• _WORK TO BE COMPLETED_
Down to the last line below, repeat the entries word for word and drop the pictures.

Document layout detection data
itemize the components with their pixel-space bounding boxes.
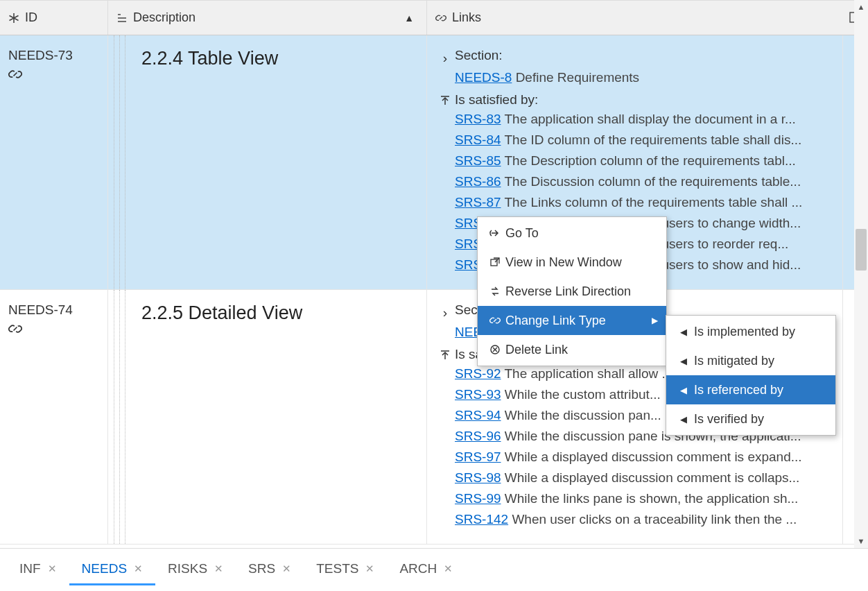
link-group-section: › Section: NEEDS-8 Define Requirements — [435, 48, 834, 88]
requirement-link[interactable]: SRS-93 — [455, 387, 501, 402]
requirement-link[interactable]: SRS-97 — [455, 449, 501, 464]
requirement-link[interactable]: SRS-85 — [455, 153, 501, 168]
submenu-item-referenced-by[interactable]: ◀ Is referenced by — [666, 375, 835, 404]
tab-inf[interactable]: INF ✕ — [7, 554, 69, 585]
menu-item-change-link-type[interactable]: Change Link Type ▶ — [478, 306, 666, 335]
menu-item-label: Go To — [505, 226, 539, 241]
column-header-links[interactable]: Links — [427, 1, 843, 35]
chevron-right-icon: › — [435, 48, 455, 66]
tab-risks[interactable]: RISKS ✕ — [155, 554, 236, 585]
link-text: While the discussion pan... — [505, 408, 661, 422]
column-header-label: Description — [133, 10, 196, 25]
requirement-link[interactable]: SRS-86 — [455, 174, 501, 189]
link-group-header[interactable]: Is satisfied by: — [435, 92, 834, 108]
link-item[interactable]: SRS-83 The application shall display the… — [435, 109, 834, 130]
scrollbar-track[interactable] — [854, 14, 868, 534]
column-header-label: ID — [25, 10, 37, 25]
link-text: The application shall display the docume… — [504, 112, 795, 126]
link-group-header[interactable]: › Section: — [435, 48, 834, 66]
close-icon[interactable]: ✕ — [214, 563, 223, 575]
menu-item-goto[interactable]: Go To — [478, 219, 666, 248]
scroll-down-icon[interactable]: ▼ — [854, 534, 868, 548]
tab-label: SRS — [248, 561, 275, 576]
column-header-label: Links — [452, 10, 481, 25]
close-icon[interactable]: ✕ — [282, 563, 291, 575]
description-text: 2.2.5 Detailed View — [116, 302, 418, 324]
link-text: While the links pane is shown, the appli… — [505, 491, 799, 506]
table-header-row: ID Description ▲ Links — [0, 1, 868, 35]
requirement-link[interactable]: SRS-84 — [455, 132, 501, 147]
close-icon[interactable]: ✕ — [444, 563, 453, 575]
requirements-table: ID Description ▲ Links NEEDS-73 — [0, 0, 868, 548]
menu-item-delete-link[interactable]: Delete Link — [478, 335, 666, 364]
requirement-link[interactable]: SRS-99 — [455, 491, 501, 506]
tab-label: ARCH — [399, 561, 437, 576]
tab-srs[interactable]: SRS ✕ — [236, 554, 304, 585]
id-cell: NEEDS-74 — [0, 290, 108, 544]
svg-rect-6 — [491, 259, 497, 266]
link-item[interactable]: SRS-98 While a displayed discussion comm… — [435, 468, 834, 488]
delete-icon — [485, 344, 505, 355]
chevron-left-icon: ◀ — [673, 327, 694, 337]
description-icon — [116, 12, 128, 24]
chevron-left-icon: ◀ — [673, 356, 694, 366]
link-text: The application shall allow ... — [504, 366, 672, 381]
link-icon — [8, 322, 99, 336]
scrollbar-thumb[interactable] — [856, 229, 867, 271]
chevron-right-icon: ▶ — [652, 316, 658, 325]
requirement-link[interactable]: NEEDS-8 — [455, 70, 512, 85]
submenu-item-mitigated-by[interactable]: ◀ Is mitigated by — [666, 346, 835, 375]
description-cell: 2.2.5 Detailed View — [108, 290, 427, 544]
menu-item-label: Is mitigated by — [694, 354, 774, 368]
link-icon — [485, 315, 505, 326]
tab-label: TESTS — [316, 561, 358, 576]
link-text: While a displayed discussion comment is … — [505, 449, 802, 464]
link-item[interactable]: SRS-99 While the links pane is shown, th… — [435, 488, 834, 509]
column-header-id[interactable]: ID — [0, 1, 108, 35]
scroll-up-icon[interactable]: ▲ — [854, 0, 868, 14]
link-item[interactable]: SRS-84 The ID column of the requirements… — [435, 130, 834, 151]
chevron-left-icon: ◀ — [673, 414, 694, 425]
requirement-link[interactable]: SRS-83 — [455, 112, 501, 126]
vertical-scrollbar[interactable]: ▲ ▼ — [854, 0, 868, 548]
requirement-link[interactable]: SRS-87 — [455, 195, 501, 209]
link-text: The Links column of the requirements tab… — [504, 195, 802, 209]
tab-needs[interactable]: NEEDS ✕ — [69, 554, 155, 585]
chevron-left-icon: ◀ — [673, 385, 694, 395]
submenu-item-verified-by[interactable]: ◀ Is verified by — [666, 404, 835, 434]
link-item[interactable]: SRS-86 The Discussion column of the requ… — [435, 171, 834, 192]
requirement-link[interactable]: SRS-142 — [455, 512, 508, 526]
requirement-link[interactable]: SRS-92 — [455, 366, 501, 381]
link-group-label: Section: — [455, 48, 503, 63]
link-text: The Discussion column of the requirement… — [504, 174, 801, 189]
goto-icon — [485, 228, 505, 239]
menu-item-reverse-direction[interactable]: Reverse Link Direction — [478, 277, 666, 306]
link-type-submenu: ◀ Is implemented by ◀ Is mitigated by ◀ … — [666, 315, 836, 436]
submenu-item-implemented-by[interactable]: ◀ Is implemented by — [666, 317, 835, 346]
link-text: While the custom attribut... — [505, 387, 661, 402]
link-item[interactable]: NEEDS-8 Define Requirements — [435, 67, 834, 88]
link-item[interactable]: SRS-142 When user clicks on a traceabili… — [435, 509, 834, 530]
menu-item-label: Is verified by — [694, 412, 764, 427]
link-item[interactable]: SRS-87 The Links column of the requireme… — [435, 192, 834, 213]
menu-item-view-new-window[interactable]: View in New Window — [478, 248, 666, 277]
requirement-link[interactable]: SRS-94 — [455, 408, 501, 422]
link-text: Define Requirements — [516, 70, 639, 85]
tab-arch[interactable]: ARCH ✕ — [387, 554, 465, 585]
link-item[interactable]: SRS-97 While a displayed discussion comm… — [435, 447, 834, 468]
close-icon[interactable]: ✕ — [365, 563, 374, 575]
requirement-link[interactable]: SRS-96 — [455, 429, 501, 443]
column-header-description[interactable]: Description ▲ — [108, 1, 427, 35]
link-text: While a displayed discussion comment is … — [505, 470, 800, 485]
menu-item-label: Is implemented by — [694, 325, 795, 339]
description-cell: 2.2.4 Table View — [108, 35, 427, 289]
close-icon[interactable]: ✕ — [134, 563, 143, 575]
requirement-id: NEEDS-74 — [8, 302, 99, 318]
sort-ascending-icon: ▲ — [404, 12, 414, 24]
table-row[interactable]: NEEDS-73 2.2.4 Table View › Section: NEE… — [0, 35, 854, 290]
tab-tests[interactable]: TESTS ✕ — [304, 554, 387, 585]
arrow-up-bar-icon — [435, 347, 455, 361]
requirement-link[interactable]: SRS-98 — [455, 470, 501, 485]
link-item[interactable]: SRS-85 The Description column of the req… — [435, 151, 834, 171]
close-icon[interactable]: ✕ — [48, 563, 57, 575]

• _TASK RESULT_
itemize the components with their pixel-space bounding boxes.
link-group-section: › Section: NEEDS-8 Define Requirements — [435, 48, 834, 88]
requirement-link[interactable]: SRS-93 — [455, 387, 501, 402]
requirement-link[interactable]: SRS-97 — [455, 449, 501, 464]
requirement-link[interactable]: SRS-85 — [455, 153, 501, 168]
submenu-item-referenced-by[interactable]: ◀ Is referenced by — [666, 375, 835, 404]
tab-inf[interactable]: INF ✕ — [7, 554, 69, 585]
menu-item-change-link-type[interactable]: Change Link Type ▶ — [478, 306, 666, 335]
menu-item-label: Go To — [505, 226, 539, 241]
column-header-links[interactable]: Links — [427, 1, 843, 35]
chevron-right-icon: › — [435, 48, 455, 66]
tab-risks[interactable]: RISKS ✕ — [155, 554, 236, 585]
link-text: While the discussion pan... — [505, 408, 661, 422]
column-header-label: Description — [133, 10, 196, 25]
requirement-link[interactable]: SRS-86 — [455, 174, 501, 189]
link-group-header[interactable]: Is satisfied by: — [435, 92, 834, 108]
link-item[interactable]: SRS-83 The application shall display the… — [435, 109, 834, 130]
scrollbar-track[interactable] — [854, 14, 868, 534]
column-header-label: ID — [25, 10, 37, 25]
link-text: The application shall display the docume… — [504, 112, 795, 126]
link-group-header[interactable]: › Section: — [435, 48, 834, 66]
close-icon[interactable]: ✕ — [214, 563, 223, 575]
menu-item-goto[interactable]: Go To — [478, 219, 666, 248]
scroll-down-icon[interactable]: ▼ — [854, 534, 868, 548]
tab-label: SRS — [248, 561, 275, 576]
column-header-label: Links — [452, 10, 481, 25]
close-icon[interactable]: ✕ — [282, 563, 291, 575]
description-text: 2.2.5 Detailed View — [116, 302, 418, 324]
link-text: While the links pane is shown, the appli… — [505, 491, 799, 506]
table-header-row: ID Description ▲ Links — [0, 1, 868, 35]
requirement-link[interactable]: SRS-84 — [455, 132, 501, 147]
close-icon[interactable]: ✕ — [444, 563, 453, 575]
requirements-table: ID Description ▲ Links NEEDS-73 — [0, 0, 868, 548]
menu-item-delete-link[interactable]: Delete Link — [478, 335, 666, 364]
requirement-link[interactable]: SRS-99 — [455, 491, 501, 506]
tab-label: ARCH — [399, 561, 437, 576]
tab-srs[interactable]: SRS ✕ — [236, 554, 304, 585]
id-cell: NEEDS-74 — [0, 290, 108, 544]
svg-rect-6 — [491, 259, 497, 266]
link-item[interactable]: SRS-98 While a displayed discussion comm… — [435, 468, 834, 488]
delete-icon — [485, 344, 505, 355]
chevron-left-icon: ◀ — [673, 327, 694, 337]
description-icon — [116, 12, 128, 24]
chevron-left-icon: ◀ — [673, 356, 694, 366]
link-text: The application shall allow ... — [504, 366, 672, 381]
link-icon — [8, 322, 99, 336]
scrollbar-thumb[interactable] — [856, 229, 867, 271]
chevron-right-icon: ▶ — [652, 316, 658, 325]
requirement-link[interactable]: NEEDS-8 — [455, 70, 512, 85]
submenu-item-mitigated-by[interactable]: ◀ Is mitigated by — [666, 346, 835, 375]
description-cell: 2.2.5 Detailed View — [108, 290, 427, 544]
menu-item-label: Is mitigated by — [694, 354, 774, 368]
link-icon — [485, 315, 505, 326]
tab-label: TESTS — [316, 561, 358, 576]
link-text: While a displayed discussion comment is … — [505, 449, 802, 464]
link-item[interactable]: SRS-99 While the links pane is shown, th… — [435, 488, 834, 509]
column-header-id[interactable]: ID — [0, 1, 108, 35]
scroll-up-icon[interactable]: ▲ — [854, 0, 868, 14]
link-item[interactable]: SRS-84 The ID column of the requirements… — [435, 130, 834, 151]
chevron-left-icon: ◀ — [673, 414, 694, 425]
requirement-link[interactable]: SRS-83 — [455, 112, 501, 126]
vertical-scrollbar[interactable]: ▲ ▼ — [854, 0, 868, 548]
requirement-link[interactable]: SRS-87 — [455, 195, 501, 209]
link-text: The Links column of the requirements tab… — [504, 195, 802, 209]
tab-needs[interactable]: NEEDS ✕ — [69, 554, 155, 585]
chevron-left-icon: ◀ — [673, 385, 694, 395]
submenu-item-verified-by[interactable]: ◀ Is verified by — [666, 404, 835, 434]
link-item[interactable]: SRS-86 The Discussion column of the requ… — [435, 171, 834, 192]
requirement-link[interactable]: SRS-142 — [455, 512, 508, 526]
requirement-link[interactable]: SRS-92 — [455, 366, 501, 381]
link-group-label: Section: — [455, 48, 503, 63]
link-text: The Discussion column of the requirement… — [504, 174, 801, 189]
goto-icon — [485, 228, 505, 239]
menu-item-reverse-direction[interactable]: Reverse Link Direction — [478, 277, 666, 306]
link-type-submenu: ◀ Is implemented by ◀ Is mitigated by ◀ … — [666, 315, 836, 436]
submenu-item-implemented-by[interactable]: ◀ Is implemented by — [666, 317, 835, 346]
link-text: While the custom attribut... — [505, 387, 661, 402]
link-item[interactable]: NEEDS-8 Define Requirements — [435, 67, 834, 88]
link-item[interactable]: SRS-142 When user clicks on a traceabili… — [435, 509, 834, 530]
menu-item-label: Is verified by — [694, 412, 764, 427]
link-item[interactable]: SRS-87 The Links column of the requireme… — [435, 192, 834, 213]
menu-item-view-new-window[interactable]: View in New Window — [478, 248, 666, 277]
requirement-link[interactable]: SRS-94 — [455, 408, 501, 422]
link-text: Define Requirements — [516, 70, 639, 85]
tab-arch[interactable]: ARCH ✕ — [387, 554, 465, 585]
link-item[interactable]: SRS-97 While a displayed discussion comm… — [435, 447, 834, 468]
close-icon[interactable]: ✕ — [365, 563, 374, 575]
requirement-link[interactable]: SRS-96 — [455, 429, 501, 443]
column-header-description[interactable]: Description ▲ — [108, 1, 427, 35]
link-text: While a displayed discussion comment is … — [505, 470, 800, 485]
menu-item-label: Is implemented by — [694, 325, 795, 339]
description-cell: 2.2.4 Table View — [108, 35, 427, 289]
close-icon[interactable]: ✕ — [134, 563, 143, 575]
requirement-id: NEEDS-74 — [8, 302, 99, 318]
sort-ascending-icon: ▲ — [404, 12, 414, 24]
table-row[interactable]: NEEDS-73 2.2.4 Table View › Section: NEE… — [0, 35, 854, 290]
tab-tests[interactable]: TESTS ✕ — [304, 554, 387, 585]
arrow-up-bar-icon — [435, 347, 455, 361]
requirement-link[interactable]: SRS-98 — [455, 470, 501, 485]
link-item[interactable]: SRS-85 The Description column of the req… — [435, 151, 834, 171]
close-icon[interactable]: ✕ — [48, 563, 57, 575]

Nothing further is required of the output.